Try it:
From the listing below, tally the lines that include "Автокраны". Return only the total.
━━━ The input
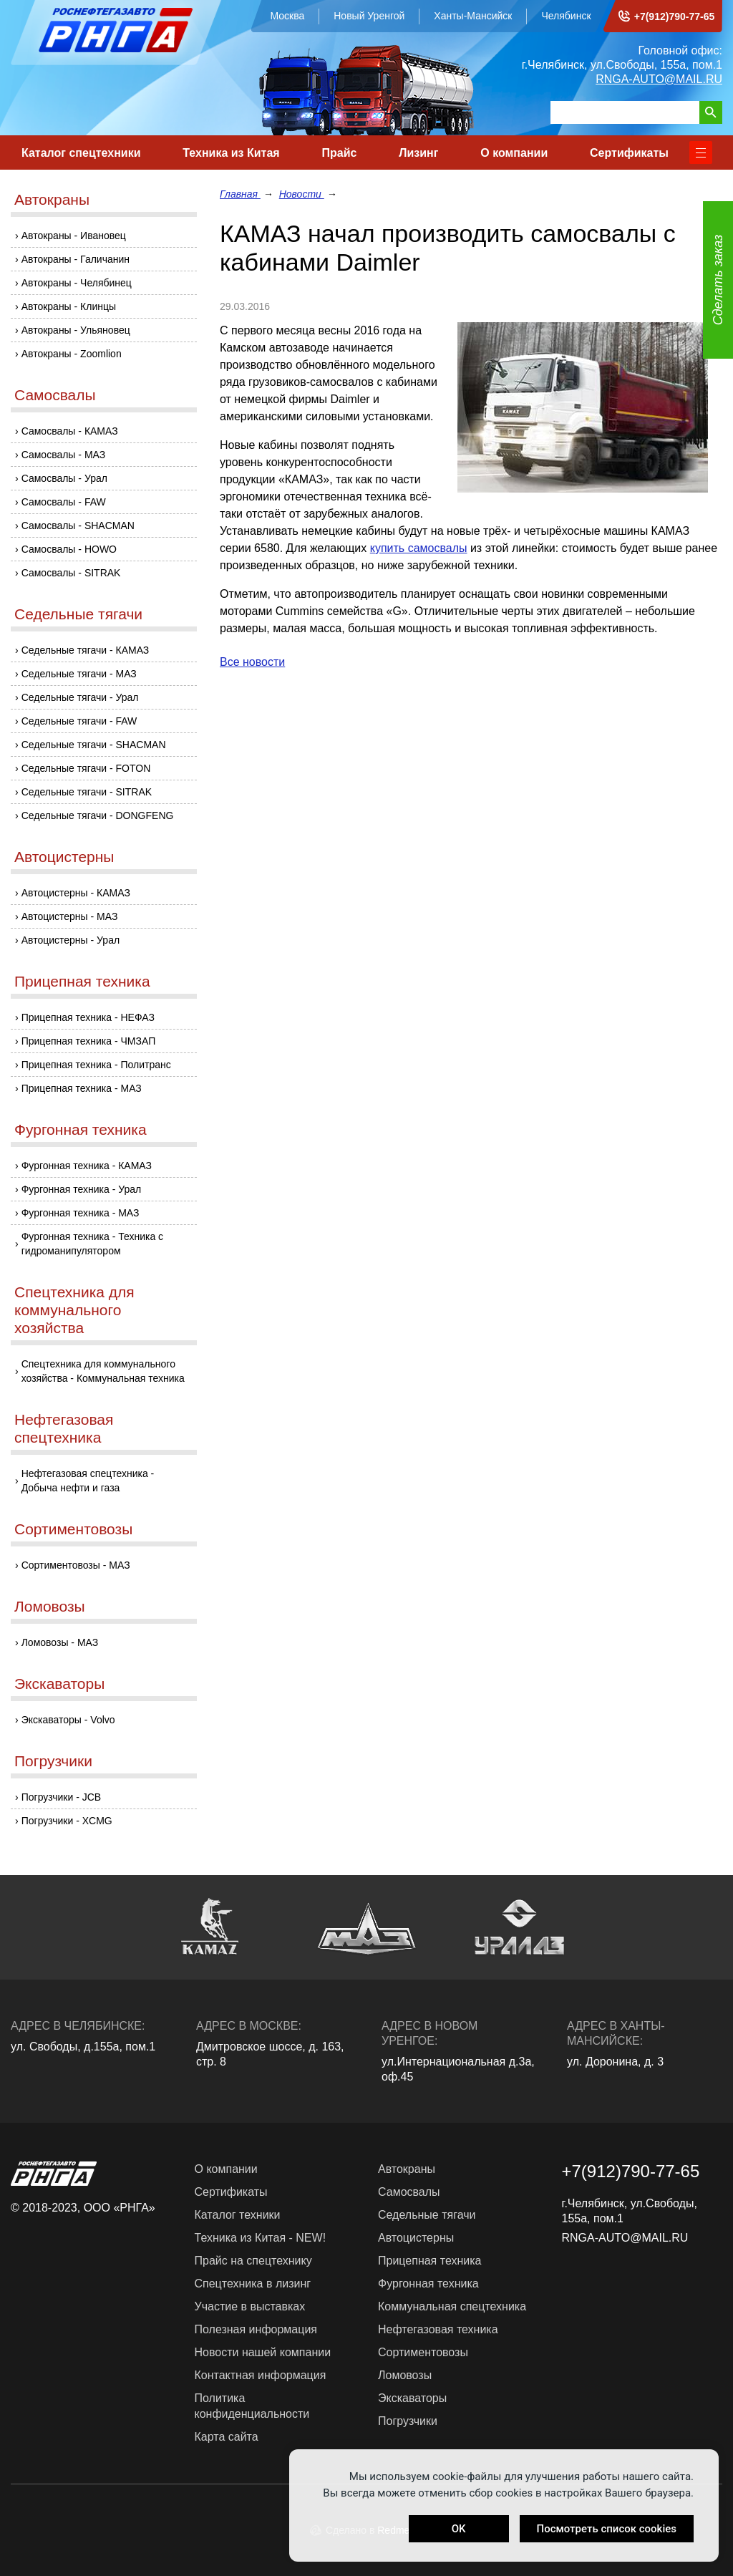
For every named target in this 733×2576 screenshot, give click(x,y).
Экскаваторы (59, 1683)
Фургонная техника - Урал (81, 1189)
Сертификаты (629, 153)
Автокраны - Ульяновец (75, 330)
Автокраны (51, 199)
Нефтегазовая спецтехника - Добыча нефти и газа (88, 1480)
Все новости (252, 662)
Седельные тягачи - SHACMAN (93, 744)
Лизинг (418, 153)
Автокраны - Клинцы (68, 306)
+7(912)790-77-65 (674, 16)
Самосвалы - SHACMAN (78, 525)
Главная (240, 194)
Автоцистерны (64, 856)
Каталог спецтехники (81, 153)
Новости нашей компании (263, 2352)
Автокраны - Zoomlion (71, 353)
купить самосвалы (418, 548)
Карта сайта (226, 2437)
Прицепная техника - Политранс (96, 1064)
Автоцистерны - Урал (70, 940)
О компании (514, 153)
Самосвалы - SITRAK (71, 572)
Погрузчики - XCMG (66, 1820)
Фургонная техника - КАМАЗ (86, 1165)
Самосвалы (55, 395)
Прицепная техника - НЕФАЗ (88, 1017)
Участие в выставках (250, 2306)
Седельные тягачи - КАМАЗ (85, 650)
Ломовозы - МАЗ (60, 1642)
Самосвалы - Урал (64, 478)
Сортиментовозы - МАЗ (75, 1565)
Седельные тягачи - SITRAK (86, 792)
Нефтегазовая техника (438, 2329)
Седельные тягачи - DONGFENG (97, 815)
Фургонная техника (80, 1129)
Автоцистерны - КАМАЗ (75, 893)
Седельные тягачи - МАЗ (79, 673)
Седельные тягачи (78, 614)
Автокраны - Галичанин (75, 259)
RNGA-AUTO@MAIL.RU (659, 79)
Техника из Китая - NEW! (260, 2238)
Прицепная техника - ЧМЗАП (88, 1041)
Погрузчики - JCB (61, 1797)
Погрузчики (53, 1761)
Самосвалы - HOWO (69, 549)
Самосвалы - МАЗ (63, 454)
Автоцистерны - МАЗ (69, 916)
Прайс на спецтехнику (253, 2261)
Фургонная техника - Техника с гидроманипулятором (92, 1243)
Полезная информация (256, 2329)
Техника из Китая (231, 153)
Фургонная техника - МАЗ (80, 1213)
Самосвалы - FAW (63, 502)
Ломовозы (49, 1606)
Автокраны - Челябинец (76, 283)
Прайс (338, 153)
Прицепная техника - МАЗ (81, 1088)
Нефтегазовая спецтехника (63, 1428)
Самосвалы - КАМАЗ (69, 431)
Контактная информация (260, 2375)
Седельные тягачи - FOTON (86, 768)
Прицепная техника (82, 981)
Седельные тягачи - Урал (80, 697)
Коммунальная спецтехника (452, 2306)
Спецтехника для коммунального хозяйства (74, 1310)
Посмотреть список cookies (606, 2528)
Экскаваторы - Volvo (68, 1719)
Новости (301, 194)
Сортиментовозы (73, 1529)
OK (459, 2528)
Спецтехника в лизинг (253, 2283)
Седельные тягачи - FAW (79, 721)
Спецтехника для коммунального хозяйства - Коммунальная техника (103, 1371)
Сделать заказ (718, 280)
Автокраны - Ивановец (73, 235)
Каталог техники (238, 2215)
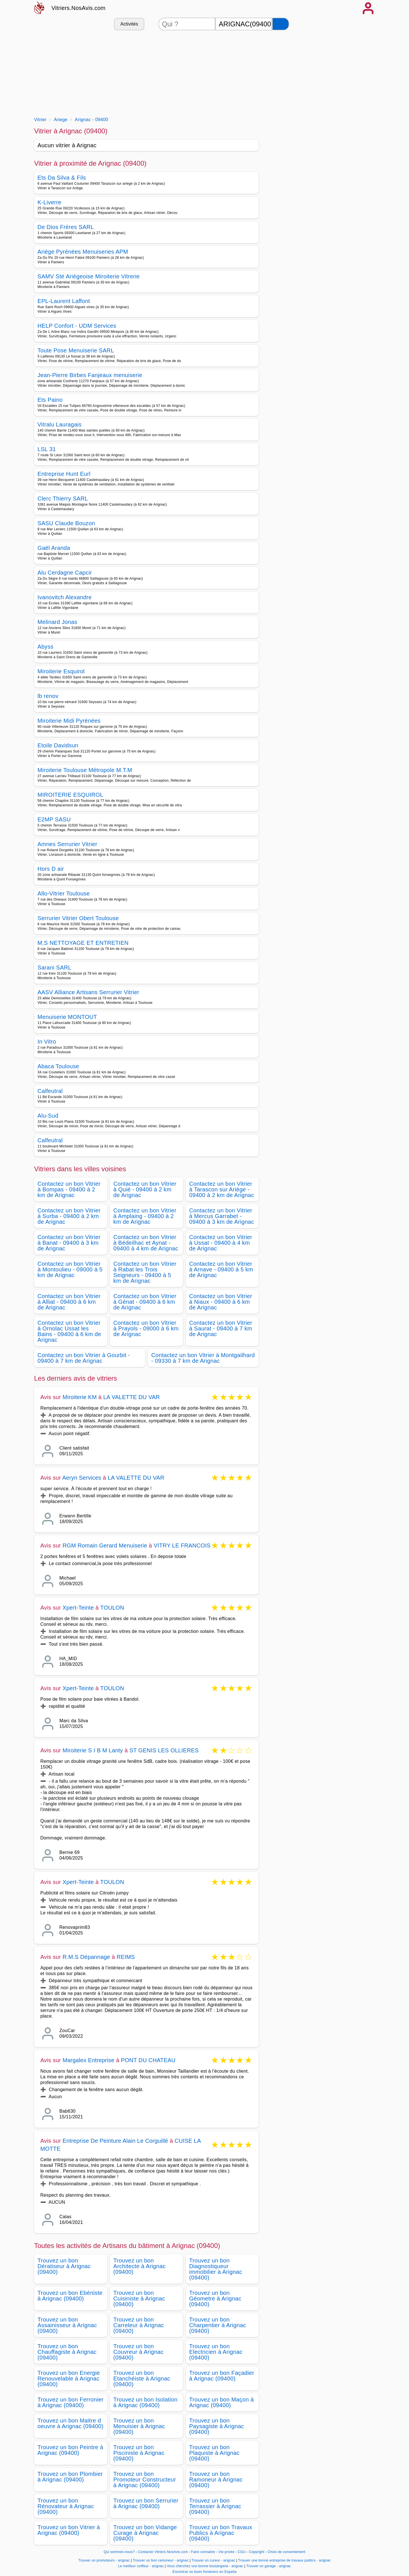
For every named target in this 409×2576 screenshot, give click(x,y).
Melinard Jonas (57, 622)
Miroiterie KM (79, 1397)
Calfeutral (50, 1091)
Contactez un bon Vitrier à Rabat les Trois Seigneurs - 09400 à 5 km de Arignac (144, 1272)
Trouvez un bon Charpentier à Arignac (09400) (217, 2325)
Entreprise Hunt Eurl (63, 474)
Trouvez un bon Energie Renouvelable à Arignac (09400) (68, 2378)
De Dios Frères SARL (65, 227)
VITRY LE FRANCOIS (182, 1545)
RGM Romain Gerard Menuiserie (104, 1545)
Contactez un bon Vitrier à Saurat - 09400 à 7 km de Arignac (220, 1328)
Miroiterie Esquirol (61, 671)
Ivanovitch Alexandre (64, 597)
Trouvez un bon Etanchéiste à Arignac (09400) (141, 2378)
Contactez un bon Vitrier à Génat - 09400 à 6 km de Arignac (144, 1302)
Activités (129, 24)
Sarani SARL (54, 967)
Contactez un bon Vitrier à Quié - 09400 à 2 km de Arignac (144, 1189)
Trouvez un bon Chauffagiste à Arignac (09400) (67, 2352)
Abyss (45, 646)
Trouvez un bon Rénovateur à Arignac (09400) (65, 2506)
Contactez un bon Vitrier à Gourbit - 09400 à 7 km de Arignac (83, 1358)
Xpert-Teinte (78, 1608)
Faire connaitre (203, 2552)
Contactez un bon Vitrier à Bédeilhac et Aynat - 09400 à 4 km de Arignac (145, 1243)
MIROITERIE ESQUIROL (70, 794)
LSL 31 (46, 449)
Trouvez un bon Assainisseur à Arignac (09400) (67, 2325)
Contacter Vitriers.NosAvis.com (163, 2552)
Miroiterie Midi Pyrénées (69, 720)
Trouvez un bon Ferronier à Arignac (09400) (70, 2402)
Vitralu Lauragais (59, 424)
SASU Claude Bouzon (66, 523)
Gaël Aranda (53, 548)
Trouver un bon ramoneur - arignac (161, 2560)
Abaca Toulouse (58, 1066)
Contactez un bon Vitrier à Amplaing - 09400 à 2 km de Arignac (144, 1216)
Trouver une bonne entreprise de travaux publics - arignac (284, 2560)
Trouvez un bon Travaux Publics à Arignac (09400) (220, 2533)
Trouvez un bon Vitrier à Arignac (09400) (68, 2530)
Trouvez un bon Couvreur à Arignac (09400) (138, 2352)
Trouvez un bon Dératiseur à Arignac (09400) (64, 2266)
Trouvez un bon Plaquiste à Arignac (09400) (214, 2453)
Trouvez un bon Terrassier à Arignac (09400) (215, 2506)
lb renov (48, 696)
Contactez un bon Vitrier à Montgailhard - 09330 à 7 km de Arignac (203, 1358)
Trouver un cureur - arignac (213, 2560)
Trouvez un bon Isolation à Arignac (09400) (145, 2402)
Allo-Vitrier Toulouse (63, 893)
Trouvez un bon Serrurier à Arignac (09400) (145, 2503)
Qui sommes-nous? (119, 2552)
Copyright (257, 2552)
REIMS (126, 1957)
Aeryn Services (81, 1478)
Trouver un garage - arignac (268, 2566)
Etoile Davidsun (57, 745)
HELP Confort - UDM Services (76, 325)
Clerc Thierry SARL (62, 498)
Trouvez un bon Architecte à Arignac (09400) (139, 2266)
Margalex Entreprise (88, 2060)
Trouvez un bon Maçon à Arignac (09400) (221, 2402)
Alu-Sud (47, 1115)
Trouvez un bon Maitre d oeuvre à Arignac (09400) (70, 2423)
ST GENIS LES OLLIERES (164, 1750)
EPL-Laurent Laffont (63, 301)
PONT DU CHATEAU (148, 2060)
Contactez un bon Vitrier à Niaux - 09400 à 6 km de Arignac (220, 1302)
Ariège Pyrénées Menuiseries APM (82, 251)
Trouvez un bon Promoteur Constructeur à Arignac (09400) (144, 2479)
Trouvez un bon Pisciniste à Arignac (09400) (138, 2453)
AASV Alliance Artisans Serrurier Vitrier (88, 992)
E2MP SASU (54, 819)
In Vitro (46, 1041)
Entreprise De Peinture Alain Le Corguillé (115, 2141)
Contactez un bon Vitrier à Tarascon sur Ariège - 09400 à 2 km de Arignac (221, 1189)
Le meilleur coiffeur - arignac (141, 2566)
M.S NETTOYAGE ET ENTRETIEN (83, 943)
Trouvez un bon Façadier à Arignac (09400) (221, 2376)
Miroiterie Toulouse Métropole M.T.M (84, 770)
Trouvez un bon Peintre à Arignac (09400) (70, 2450)
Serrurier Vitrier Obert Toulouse (78, 918)
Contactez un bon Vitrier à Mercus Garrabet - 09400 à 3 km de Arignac (221, 1216)
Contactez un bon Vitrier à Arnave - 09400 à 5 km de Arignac (221, 1269)
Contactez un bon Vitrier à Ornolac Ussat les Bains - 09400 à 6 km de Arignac (69, 1331)
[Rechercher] (280, 24)
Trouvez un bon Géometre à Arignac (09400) (215, 2298)
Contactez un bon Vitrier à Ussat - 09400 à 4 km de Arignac (220, 1243)
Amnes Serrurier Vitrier (67, 844)
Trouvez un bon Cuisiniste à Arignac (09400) (139, 2298)
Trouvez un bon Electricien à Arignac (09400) (216, 2352)
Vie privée (226, 2552)
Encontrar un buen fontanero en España (204, 2572)
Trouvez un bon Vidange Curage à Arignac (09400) (145, 2533)
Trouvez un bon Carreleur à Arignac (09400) (138, 2325)
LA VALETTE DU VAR (131, 1397)
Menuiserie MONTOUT (67, 1017)
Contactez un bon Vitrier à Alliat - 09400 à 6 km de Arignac (69, 1302)
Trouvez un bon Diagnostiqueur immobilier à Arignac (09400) (215, 2269)
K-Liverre (49, 202)
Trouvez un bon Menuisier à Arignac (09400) (139, 2426)
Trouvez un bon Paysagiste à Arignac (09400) (216, 2426)
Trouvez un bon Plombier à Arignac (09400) (70, 2477)
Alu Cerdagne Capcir (64, 572)
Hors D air (50, 869)
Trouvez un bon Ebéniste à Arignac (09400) (70, 2296)
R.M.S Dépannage (86, 1957)
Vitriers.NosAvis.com (78, 8)
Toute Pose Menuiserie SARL (75, 350)
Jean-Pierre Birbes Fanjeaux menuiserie (89, 375)
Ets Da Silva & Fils (61, 177)
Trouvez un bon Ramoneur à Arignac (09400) (216, 2479)
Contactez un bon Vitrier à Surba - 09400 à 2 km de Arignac (69, 1216)
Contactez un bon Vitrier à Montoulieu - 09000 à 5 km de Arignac (70, 1269)
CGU (242, 2552)
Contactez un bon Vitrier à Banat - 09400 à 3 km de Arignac (69, 1243)
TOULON (112, 1608)
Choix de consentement (286, 2552)
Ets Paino (50, 400)
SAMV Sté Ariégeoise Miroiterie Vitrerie (88, 276)
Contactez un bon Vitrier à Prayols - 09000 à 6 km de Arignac (146, 1328)
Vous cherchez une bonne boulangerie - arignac (205, 2566)
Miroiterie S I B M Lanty (92, 1750)
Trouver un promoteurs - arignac (104, 2560)
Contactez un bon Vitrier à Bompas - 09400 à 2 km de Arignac (69, 1189)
━━━━━━
Task answer:
7